| opioid therapy

Treating Opioid Dependence: Two Ways to Peel a Carrot...

Top Medications Use Different Approaches, and Are Equally Effective

Two outpatient office based approaches to treating opioid addiction are equally safe and effective, conclude findings from a comparative study lead by researchers from the departments of psychology and population health at NYU Langone School of Medicine. The study compared the opioid antagonist extended release naltrexone to the more frequently prescribed buprenorphine-naloxone, an opioid agonist. The study also confirmed differences in the agonist/antagonist alternatives, chiefly that treatment with naltrexone requires patients to detoxify first, while treatment with buprenorphine carries some potential for abuse and diversion, and is associated with withdrawal symptoms at discontinuance. Prescribing regulations also differ for the 2 treatment approaches. The research was sponsored by the National Institute on Drug Abuse (NIDA) and was published online earlier this week in The Lancet.

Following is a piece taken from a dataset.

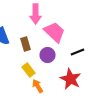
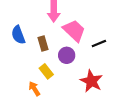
black line: (78, 52) -> (99, 43), moved
orange arrow: (38, 86) -> (34, 89), moved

The study evaluated a patient cohort of 570 adults who were opioid dependent, 66% of whom were men, and 82% primarily using heroin. They were randomized to receive either monthly naltrexone following detoxification, or daily buprenorphine started as soon as possible. After 24 weeks, measures of opioid use, including relapse rate, were similar for both groups. Opioid craving was initially lower in the naltrexone group, but equivalent for both groups by 24 weeks. Implications of the “detox hurdle” were also noted, with 25% of the patients assigned to naltrexone therapy unable to receive it due to incomplete detox, vs 6% unable to start buprenorphine. Lead author Joshua Lee, MD, MSc, commented “What is now clear is how similar the outcomes are for those initiating treatment with either medication. Both medications are effective treatments for opioid use disorders versus counseling-only approaches or compared to placebo.”